Mais je n'ai pas retrouvé la tension et les enjeux sociaux du livre, sauf peut-être
à la fin, dans les scènes antépénultièmes, entre une formidable Clémentine Célarié et Hélène, puis entre les amants.
Pour le reste, tout est bien filmé, bien dialogué, fluide, mais un peu languissant. Les rares scènes d'affrontement sont soit "hors son" ou délivrées sotto voce. On ne réclame pas du Zulawski, mais quand même. Lorsque,
ses cartons dans le coffre, Hélène dit son fait à son ami/employeur dans un parking, sa déception, toute cette colère annoncée dès le début du film (et du roman), que la trahison de son boss devrait dégoupiller,
nous est rendue en mode mineur.
Comme toujours, Bastien Bouillon est impeccable. Mais, outre son talent, était-il le meilleur choix ? Il lui manque cette apparence, ce charisme fané que quelques secondes sur les rides d'un Maurice Ronet ou d'un Brad Pitt rincé chez Tarantino suffisent pour définir le parcours d'un personnage. Dans les deux oeuvres, Christophe est décrit, pour faire court, comme un quasi has-been, luttant pour qu'un sursaut de la providence le ramène aux grandes heures de sa gloire locale de hockeyeur, pour briller encore dans les yeux de son fils. Pour qui suit Nicolas Mathieu, sa biographie, son oeuvre, il y avait du Rocky, version "le retour de la vengeance", dans cette petite renaissance. Or, on le voit ici
mollement (re-) faire du rameur, mollement s'entraîner seul, mollement mettre un but salvateur.

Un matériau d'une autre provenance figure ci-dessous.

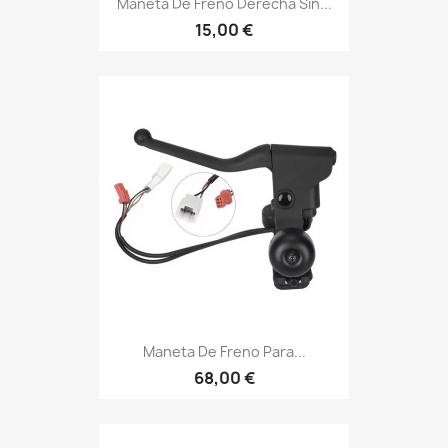
Maneta De Freno Derecha Sin...
15,00 €
Maneta De Freno Para...
68,00 €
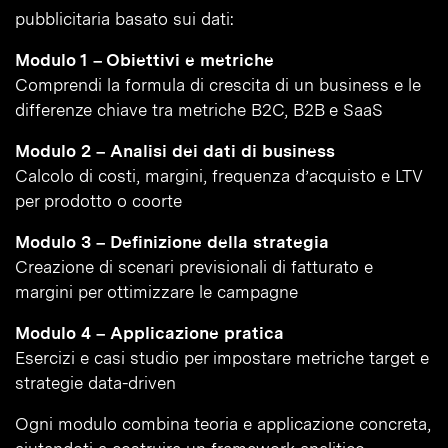
pubblicitaria basato sui dati:
Modulo 1 – Obiettivi e metriche
Comprendi la formula di crescita di un business e le
differenze chiave tra metriche B2C, B2B e SaaS
Modulo 2 – Analisi dei dati di business
Calcolo di costi, margini, frequenza d’acquisto e LTV
per prodotto o coorte
Modulo 3 – Definizione della strategia
Creazione di scenari previsionali di fatturato e
margini per ottimizzare le campagne
Modulo 4 – Applicazione pratica
Esercizi e casi studio per impostare metriche target e
strategie data-driven
Ogni modulo combina teoria e applicazione concreta,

La lumineuse Mélanie Thierry soldant sa fascination passée et non assouvie avec ce gars bien bâti, sympa mais un peu terne ? On y croit guère.
Autre déception, le film ne reprend rien, ou alors de façon totalement elliptique, de la savoureuse entourloupe vengeresse ourdie par l'assistante d'Hélène, qui mettait une touche finale à la description acerbe des boîtes de consulting engraissées par les collectivités. De même, l'un des épisodes de friction sociale fondateurs,
lorsque la jeune Hélène d'origine modeste passe de drôles de vacances dans la famille bourgeoise de son amie Charlotte à l'île de Ré
est escamoté au profit d'un monologue de la mère de Charlotte. Bien écrit, bien joué, certes, mais un peu fade.
Puisque l'héroïne se prénomme Hélène et que Nicolas Mathieu ne fait pas mystère de son amour pour l'irremplaçable Romy, cette adaptation de Connemara n'est pas sans évoquer Claude Sautet. Curieusement, j'ai toujours nourri une forme de ressentiment à l'égard des trois films de Sautet dans lesquels, entre 1969 et 1980, Romy n'apparaissait pas (ou trop peu). Et pourtant, je ne m'ennuie pas une seconde en revoyant Vincent, François, Paul et les Autres, Mado et Un Mauvais Fils. Je peste, mais je ne m'ennuie pas. Ils parlent de travail, de quarantaine, de bilans de vie, de couples et de dernières amours. Il ne s'y passe pas grand chose d'autre que dans le film d'Alex Lutz, mais ils semblent tendus vers quelque chose, qui n'advient jamais dans ce Connemara, le film.
Au final, un bon film, trop édulcoré pour les lecteurs du roman. Comme un Sautet mineur et atone.